Day 2: about 15-20 minutes
- Give students a copy of the poem and read the poem out loud. Have students
read silently.
- Read the sentences on the anchor chart for personification and personifies. Model how you use clues to figure out the meaning of personification. Invite students to explain personifies using sentence clues.
- Have students turn-and-talk and discuss the meaning of these words using context clues.
- Reread the title and ask students to explain how David Harrison personifies rain.
- Reread the poem and ask students to turn-and-talk and find other examples of rain being personified as a woman.
- Introduce onomatopoeia and explain that words that also create sounds are onomatopoeic words. As an example point to bang in the second stanza. Ask, What kind of noise does bang make?
- Have students find other words in the poem that also make sounds: plunk, shake, pelt, rattle
Part 2. Start the Shared Reading Lesson
Day 3: about 20-30 minutes
- Have students retrieve a copy of “Rain, She” and the 4 x 6 index card from their folders. Students use their index cards to cover up stanzas 3 to 5.
- Read stanzas 1 and 2 out loud. As students follow silently, have them spot words that show what “she” does.
- Have students turn-and-talk, share words, and write these on the left side of the anchor chart.
First and Second Stanzas
How do these words (watch, tiptoe, bang, plunk, drink, plump up) help you see and hear what she is doing? Tell students these are strong verbs because they paint pictures and create sounds.
What other words in stanzas one and two relate to water?
- Read aloud the rest of the poem and students read silently.
Third Stanza
What does she do for animals? What words show you this?
Which words are onomatopoeic words?
Fourth Stanza
How are people in the huts feeling about “rain, she?” Use details from the poem to support you ideas.
How does the rain help people?
Last Stanza
Why does rain say, “This I do for me.” How do these words link to what the poet is saying about rain in the rainforest?
- What affect does repeating “oh yes!” have on your feelings? On the poem’s meaning?
- Reread each stanza. Turn-and talk about the picture you see in your mind and the words and phrases that helped create these. Share with the class.
Wrap-Up: Notice what students did well: finding strong verbs, onomatopoeic words, visualizing, and offering text details.
Day 4: about 15 minutes
Part 3. Teacher Assesses
Complete the Anchor Chart
Additions and adjustments come from the students. You’ll want to see what they can add. If they add little, then students are telling you they require more practice.

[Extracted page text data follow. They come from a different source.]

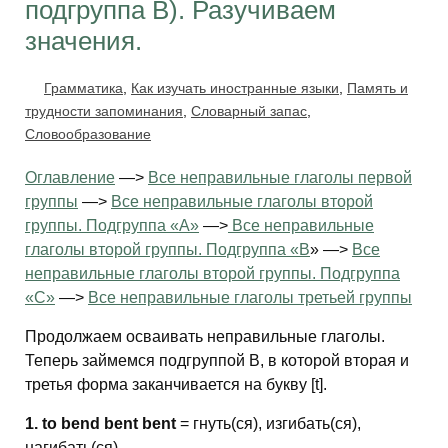
подгруппа В). Разучиваем
значения.
Грамматика
,
Как изучать иностранные языки
,
Память и
трудности запоминания
,
Словарный запас
,
Словообразование
Оглавление
—>
Все неправильные глаголы первой
группы
—>
Все неправильные глаголы второй
группы. Подгруппа «A»
—>
Все неправильные
глаголы второй группы. Подгруппа «B
» —>
Все
неправильные глаголы второй группы. Подгруппа
«C»
—>
Все неправильные глаголы третьей группы
Продолжаем осваивать неправильные глаголы.
Теперь займемся подгруппой В, в которой вторая и
третья форма заканчивается на букву [t].
1. to bend bent bent
= гнуть(ся), изгибать(ся),
нагибать(ся)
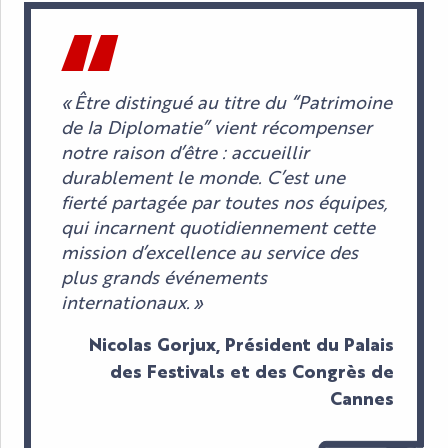
« Être distingué au titre du “Patrimoine
de la Diplomatie” vient récompenser
notre raison d’être : accueillir
durablement le monde. C’est une
fierté partagée par toutes nos équipes,
qui incarnent quotidiennement cette
mission d’excellence au service des
plus grands événements
internationaux. »
Nicolas Gorjux, Président du Palais
des Festivals et des Congrès de
Cannes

You can redo part of the lesson or move on and slow down, checking frequently for understanding.
- Have students retrieve the poem from their folders.
- Ask students to choral read as you reread the poem.
- Review anchor chart notes and have students make adjustments and add ideas.
- Review green canopy, kapok tree, personification, and personify and connect to the poem.
Reflect and Intervene: On sticky notes, jot the names of students who didn’t participate or contribute ideas for the anchor chart. Work with individuals or a small group. Return to modeling and then invite students to respond.
References
Allington, Richard L. (1977). “If they don’t read much, how are they ever gonna get good?”Journal of Adult and Adolescent Literacy. 21(1), 57-61.
Burkins, Jan and Kim Yaris (2018). Who’s doing the work? How to say less so readers can do more. Portland, ME: Stenhouse.
Miller, Donalyn and Colby Sharp (2018). Game changer! Book access for all kids. New York, NY: Scholastic.
Robb, Laura (2020). Guided Practice for Reading Growth, Thousand Oaks, CA: Corwin Literacy.